● MATERIAL FOR THIS EXERCISE:

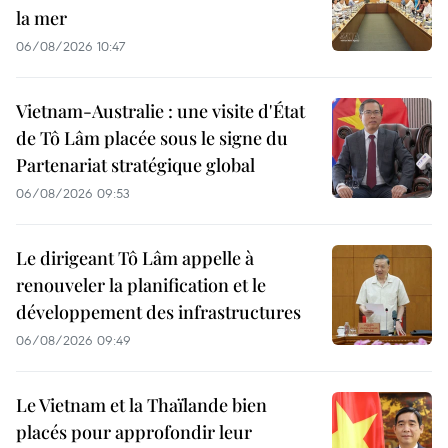
la mer
06/08/2026 10:47
Vietnam-Australie : une visite d'État
de Tô Lâm placée sous le signe du
Partenariat stratégique global
06/08/2026 09:53
Le dirigeant Tô Lâm appelle à
renouveler la planification et le
développement des infrastructures
06/08/2026 09:49
Le Vietnam et la Thaïlande bien
placés pour approfondir leur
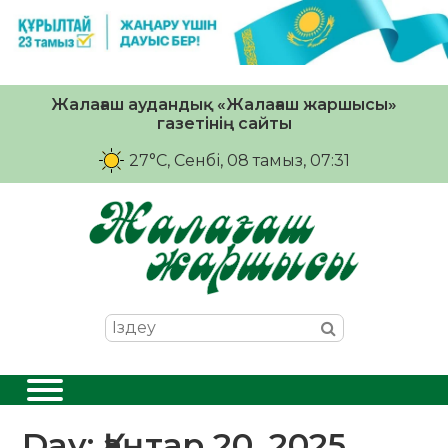
Жалағаш аудандық «Жалағаш жаршысы»
газетінің сайты
27°C
, Сенбі, 08 тамыз, 07:31
Day:
Қаңтар 20, 2025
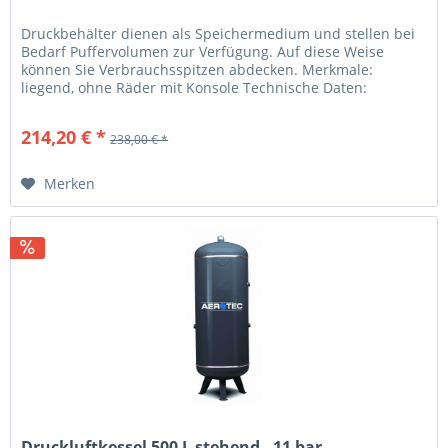
Druckbehälter dienen als Speichermedium und stellen bei
Bedarf Puffervolumen zur Verfügung. Auf diese Weise
können Sie Verbrauchsspitzen abdecken. Merkmale:
liegend, ohne Räder mit Konsole Technische Daten:
Kesselgröße (L): 50 Druck...
214,20 € *
238,00 € *
Merken
Druckluftkessel 500 L stehend - 11 bar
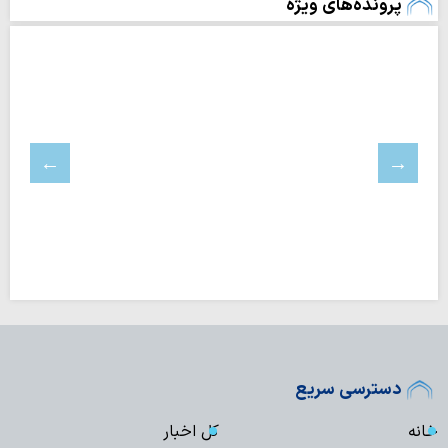
پرونده‌های ویژه
دسترسی سریع
خانه
کل اخبار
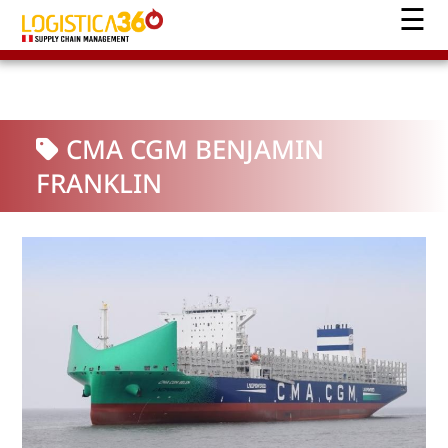
CMA CGM BENJAMIN
FRANKLIN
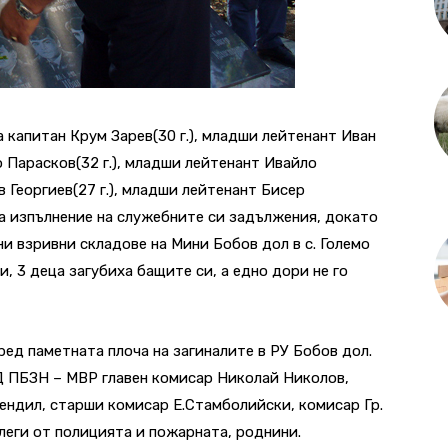
а капитан Крум Зарев(30 г.), младши лейтенант Иван
 Парасков(32 г.), младши лейтенант Ивайло
в Георгиев(27 г.), младши лейтенант Бисер
 на изпълнение на служебните си задължения, докато
и взривни складове на Мини Бобов дол в с. Големо
и, 3 деца загубиха бащите си, а едно дори не го
ред паметната плоча на загиналите в РУ Бобов дол.
Д ПБЗН – МВР главен комисар Николай Николов,
дил, старши комисар Е.Стамболийски, комисар Гр.
леги от полицията и пожарната, роднини.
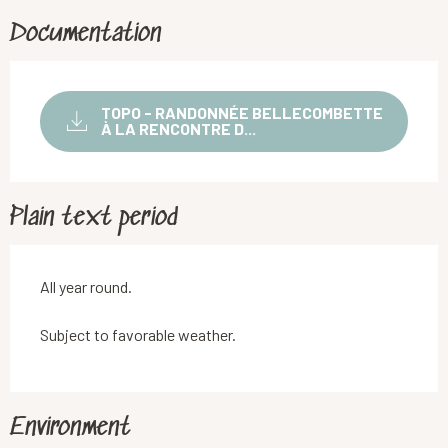
Documentation
TOPO - RANDONNÉE BELLECOMBETTE
À LA RENCONTRE D...
Plain text period
All year round.
Subject to favorable weather.
Environment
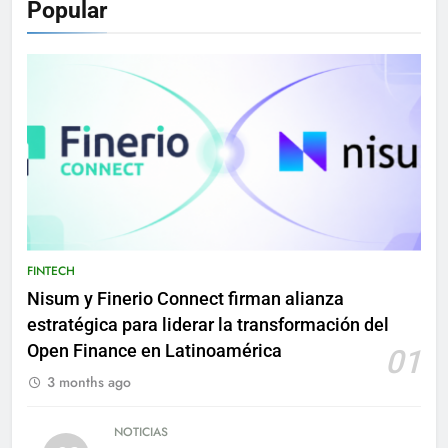
Popular
FINTECH
Nisum y Finerio Connect firman alianza
estratégica para liderar la transformación del
Open Finance en Latinoamérica
01
3 months ago
NOTICIAS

● YOUR OBJECTIVE: Recreate the listing above word for word, dropping each picture it contains.

● TASK RESULT:
la mer
06/08/2026 10:47
Vietnam-Australie : une visite d'État
de Tô Lâm placée sous le signe du
Partenariat stratégique global
06/08/2026 09:53
Le dirigeant Tô Lâm appelle à
renouveler la planification et le
développement des infrastructures
06/08/2026 09:49
Le Vietnam et la Thaïlande bien
placés pour approfondir leur
Жалағаш аудандық «Жалағаш жаршысы»
газетінің сайты
27°C
, Сенбі, 08 тамыз, 07:31
Day:
Қаңтар 20, 2025
Druckbehälter dienen als Speichermedium und stellen bei
Bedarf Puffervolumen zur Verfügung. Auf diese Weise
können Sie Verbrauchsspitzen abdecken. Merkmale:
liegend, ohne Räder mit Konsole Technische Daten:
Kesselgröße (L): 50 Druck...
214,20 € *
238,00 € *
Merken
Druckluftkessel 500 L stehend - 11 bar
پرونده‌های ویژه
دسترسی سریع
خانه
کل اخبار
CMA CGM BENJAMIN
FRANKLIN
а капитан Крум Зарев(30 г.), младши лейтенант Иван
 Парасков(32 г.), младши лейтенант Ивайло
в Георгиев(27 г.), младши лейтенант Бисер
 на изпълнение на служебните си задължения, докато
и взривни складове на Мини Бобов дол в с. Големо
и, 3 деца загубиха бащите си, а едно дори не го
ред паметната плоча на загиналите в РУ Бобов дол.
Д ПБЗН – МВР главен комисар Николай Николов,
дил, старши комисар Е.Стамболийски, комисар Гр.
леги от полицията и пожарната, роднини.
Documentation
TOPO - RANDONNÉE BELLECOMBETTE
À LA RENCONTRE D...
Plain text period
All year round.
Subject to favorable weather.
Environment
Popular
FINTECH
Nisum y Finerio Connect firman alianza
estratégica para liderar la transformación del
Open Finance en Latinoamérica
01
3 months ago
NOTICIAS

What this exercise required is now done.